Don Juan Manuel, cuyo único oficio en las postrimerías de su vida era revisar los deberes de sus nietos, se afligía porque hacía un inventario de su existencia y recordaba cómo festejaban y honraban las fechas cívicas en su niñez, cómo incluso podía narrar casi sin respirar las hazañas de los héroes del Pichincha, las batallas de la independencia y muchas otras que rebozaban en las páginas de los libros de  historia y que él revivía en su imaginación. Cómo esas historias generaban en él un espíritu de orgullo, de pertenencia e identidad. Y estaba aterrado del futuro. ¿Será que sus nietos se van a quedar sin memoria?, ¿habrá algún día en que no importará quiénes fuimos, quiénes somos?, ¿en que seremos como amnésicos con nuestro pasado? Y bueno, concluía enojado, mucho ayuda que no hay respeto por las fechas cívicas, no importa qué día sea, ni qué signifique para el país, lo importante es trasladarla a un viernes o a un lunes para nuestra comodidad. Siguió rumiando sus ideas mientras a sus viejas neuronas acudían ideas como: qué se habrán creído estos del Gobierno, que toda la gente tiene plata para irse de vacaciones.

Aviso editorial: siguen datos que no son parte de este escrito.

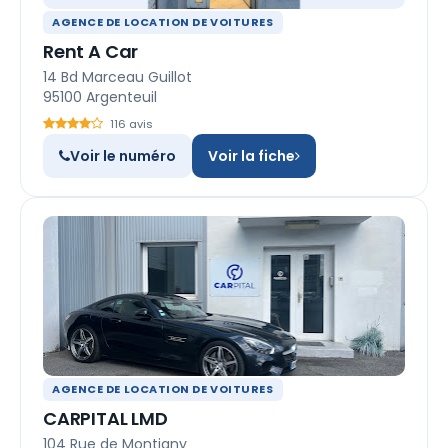
AGENCE DE LOCATION DE VOITURES
Rent A Car
14 Bd Marceau Guillot
95100 Argenteuil
116 avis
Voir le numéro
Voir la fiche
AGENCE DE LOCATION DE VOITURES
CARPITAL LMD
104 Rue de Montigny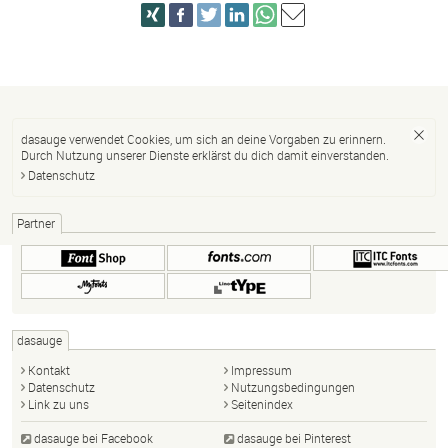
dasauge verwendet Cookies, um sich an deine Vorgaben zu erinnern.
Durch Nutzung unserer Dienste erklärst du dich damit einverstanden.
Datenschutz
Partner
dasauge
Kontakt
Impressum
Datenschutz
Nutzungsbedingungen
Link zu uns
Seitenindex
dasauge bei Facebook
dasauge bei Pinterest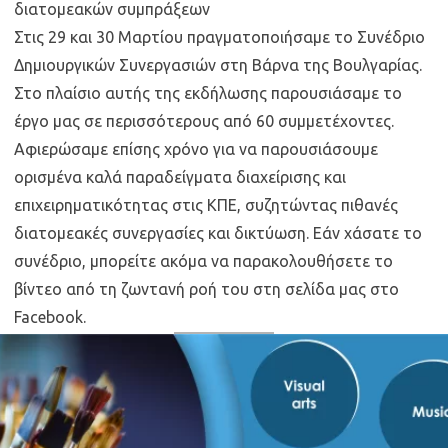
διατομεακών συμπράξεων
Στις 29 και 30 Μαρτίου πραγματοποιήσαμε το Συνέδριο
Δημιουργικών Συνεργασιών στη Βάρνα της Βουλγαρίας.
Στο πλαίσιο αυτής της εκδήλωσης παρουσιάσαμε το
έργο μας σε περισσότερους από 60 συμμετέχοντες.
Αφιερώσαμε επίσης χρόνο για να παρουσιάσουμε
ορισμένα καλά παραδείγματα διαχείρισης και
επιχειρηματικότητας στις ΚΠΕ, συζητώντας πιθανές
διατομεακές συνεργασίες και δικτύωση. Εάν χάσατε το
συνέδριο, μπορείτε ακόμα να παρακολουθήσετε το
βίντεο από τη ζωντανή ροή του στη σελίδα μας στο
Facebook.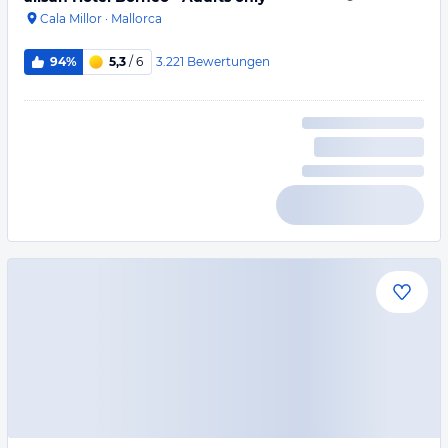
Cala Millor
·
Mallorca
3.221
Bewertungen
94%
5,3
/ 6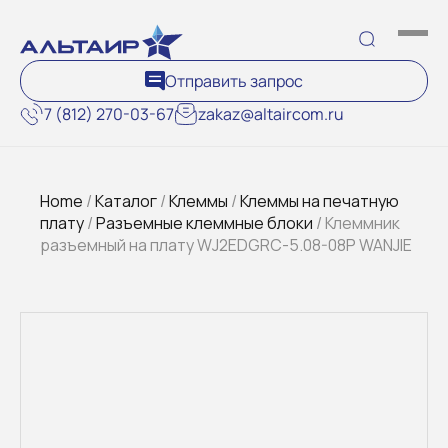
Отправить запрос
7 (812) 270-03-67
zakaz@altaircom.ru
Home
/
Каталог
/
Клеммы
/
Клеммы на печатную
плату
/
Разъемные клеммные блоки
/ Клеммник
разъемный на плату WJ2EDGRC-5.08-08P WANJIE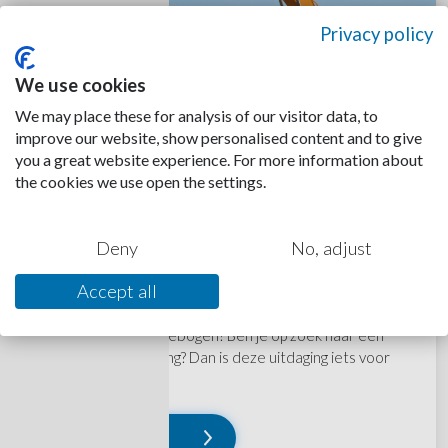
Privacy policy
We use cookies
We may place these for analysis of our visitor data, to
improve our website, show personalised content and to give
you a great website experience. For more information about
the cookies we use open the settings.
Graafkraan machinist
AMSTERDAM
Deny
No, adjust
KANS OP VAST CONTRACT
Accept all
Voel jij je als echte ervaren machinist thuis op een
(graaf)kraan of Sennebogen? Ben je op zoek naar een
nieuwe werkomgeving? Dan is deze uitdaging iets voor
jou!
Lees verder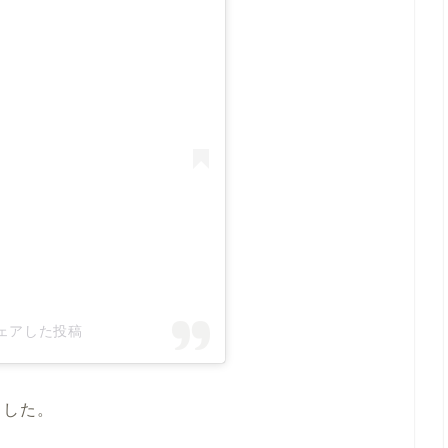
)がシェアした投稿
ました。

Leía en los periódicos que se promocionaban rutas, tures, viajes y paseos y le parecía una burla porque con su escasa pensión jubilar apenas le alcanzaba para darse un paseo por el Malecón o visitar el Cerro Blanco acompañado de sus nietos y de su hija. La artritis que no le concedía tregua y el bolsillo siempre vacío hacían que diera caminatas largas que le habían permitido conocer los nuevos rostros de su ciudad y visitar los escasos museos y aprovechaba para narrarles a sus nietos la historia de la urbe, para ir hilando finamente, para ir creando lazos, raigambre, para que ellos no perdieran la certeza del país, para que ellos tuvieran memoria de su rico pasado. Alguna vez escuchó, leyó, no recordaba, porque el olvido de la vejez era su amigo más puntual, que un país sin historia era como un hombre sin memoria y a él le aterrorizaba el mal de Alzheimer nacional que se había apoderado de los jóvenes, de sus nietos en cuanto a raíces, a identidad. Cogió al más pequeño que se había instalado frente al televisor y como si le leyera un cuento le habló de la Batalla del Pichincha, de cómo esa fecha había marcado la independencia política del Ecuador y cómo a partir de ella se había iniciado la vida republicana.
Le habló de Bolívar, de Antonio José de Sucre como si fueran viejos amigos, mientras ponía en sus manitos una moneda con la estampa de Sucre: eso es lo que somos, eso es lo que fuimos, repetía el abuelo algo triste y preocupado.